La sortie mène vers un salon de plaisir en asphalte, vers un terrain de jeu derrière la maison. Un territoire joyeux, harmonieux, doux et facile qui fonctionne et qui sonne bien. Cinq minutes avant l’été ou dix minutes après l’étrangeté. Des nymphéas à basse altitude, de la musique, du rap et du colza, des bruits de boîtes à musique et du jazz, de tous les coins et de toutes les niches. À tort et à travers, ensemble ou en désordre. Parfois dirigé, parfois sauvage et indompté. Plus loin, en descendant : le paradis. Ici, le lac brille, les différences disparaissent. Une agitation joyeuse, de la bonne humeur comme du sable sur la plage. Le présent fluctue dans son secret. Ce sont des lieux reconnaissants qui nous libèrent de la folie de la société et du temps.

Sounds Fiction

Curiosités, un manque de composition, des confrontations imprévues entre gabber et punk, des jeux entre du hip hop et une clarinette de foire – ainsi naissent des collages et des histoires. Des sons étrangement panés qui refusent le concept clair et la digestion facile. Car ce n’est pas toujours commode de dépasser des frontières. Est-ce psychédélique ?

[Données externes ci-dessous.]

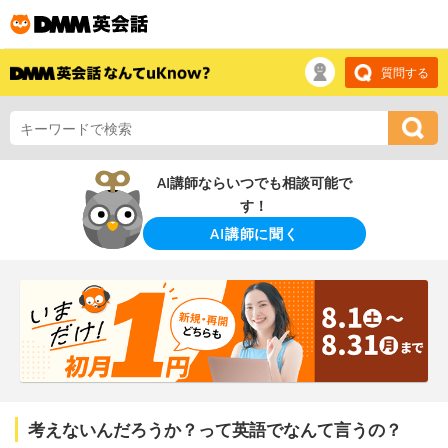
質問する
AI講師ならいつでも相談可能で
す！
AI講師に聞く
考えないんだろうか？って英語でなんて言うの？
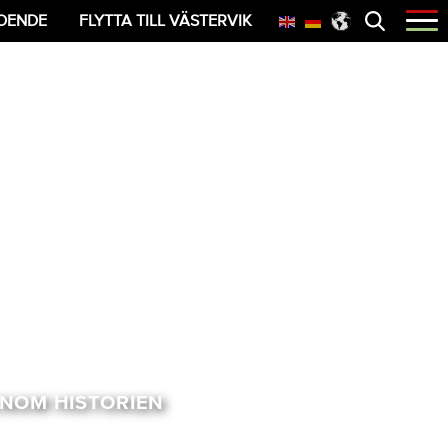
Öppna
OENDE
FLYTTA TILL VÄSTERVIK
menyn
ENOM HISTORIEN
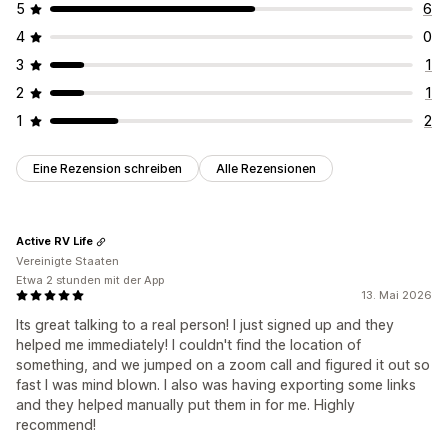
5
6
4
0
3
1
2
1
1
2
Eine Rezension schreiben
Alle Rezensionen
Active RV Life
Vereinigte Staaten
Etwa 2 stunden mit der App
13. Mai 2026
Its great talking to a real person! I just signed up and they
helped me immediately! I couldn't find the location of
something, and we jumped on a zoom call and figured it out so
fast I was mind blown. I also was having exporting some links
and they helped manually put them in for me. Highly
recommend!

La perfection n’est pas quelque chose que nous comprenons bien. Les positions de départ nous déroutent. Est-ce que cela doit vraiment sonner comme ça? Des questions partout. L’important pour nous, c’est l’attitude, et le respect surtout. Parfois, vous reconnaissez quelque chose, parfois non. Alors une signature devient un visage. Une chanson devient un poème. Des erreurs deviennent une portion de frites.

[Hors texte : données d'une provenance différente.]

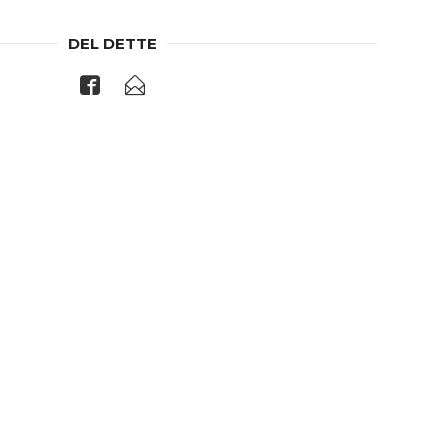
DEL DETTE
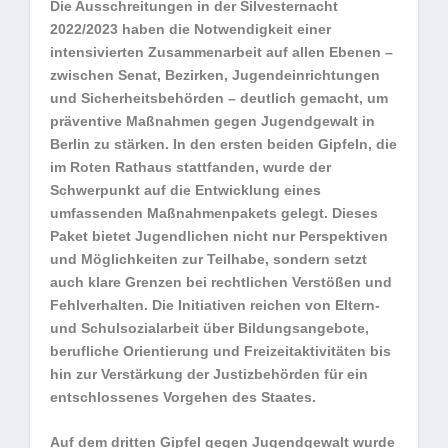
Die Ausschreitungen in der Silvesternacht
2022/2023 haben die Notwendigkeit einer
intensivierten Zusammenarbeit auf allen Ebenen –
zwischen Senat, Bezirken, Jugendeinrichtungen
und Sicherheitsbehörden – deutlich gemacht, um
präventive Maßnahmen gegen Jugendgewalt in
Berlin zu stärken. In den ersten beiden Gipfeln, die
im Roten Rathaus stattfanden, wurde der
Schwerpunkt auf die Entwicklung eines
umfassenden Maßnahmenpakets gelegt. Dieses
Paket bietet Jugendlichen nicht nur Perspektiven
und Möglichkeiten zur Teilhabe, sondern setzt
auch klare Grenzen bei rechtlichen Verstößen und
Fehlverhalten. Die Initiativen reichen von Eltern-
und Schulsozialarbeit über Bildungsangebote,
berufliche Orientierung und Freizeitaktivitäten bis
hin zur Verstärkung der Justizbehörden für ein
entschlossenes Vorgehen des Staates.
Auf dem dritten Gipfel gegen Jugendgewalt wurde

Nous parlons de programmation, de curation, d’inspiration et de beaucoup de diligence. Le reste est une coïncidence. Le Kilbi en est une.

Salut / 30 mai 2019

Ouverture avec des sons fous – et allégresse avec le cérémonial d’ouverture. L’ENSEMBLE BABEL-LEON résonne d’abord dans la sérénité de la nature avant de se déplacer sous l’arc comme une grande chapelle. Du groove dans la cathédrale. DJ MARCELLE joue l’orchestre de haut-parleurs, THE BURDEN REMAINS raconte d’où le métal tient son poste et TWIXT démonte la maison entière avec un drame de bruit incroyable. Est-ce toujours de la musique? Faut nous laisser tranquille, nous sommes heureux d’être entourés.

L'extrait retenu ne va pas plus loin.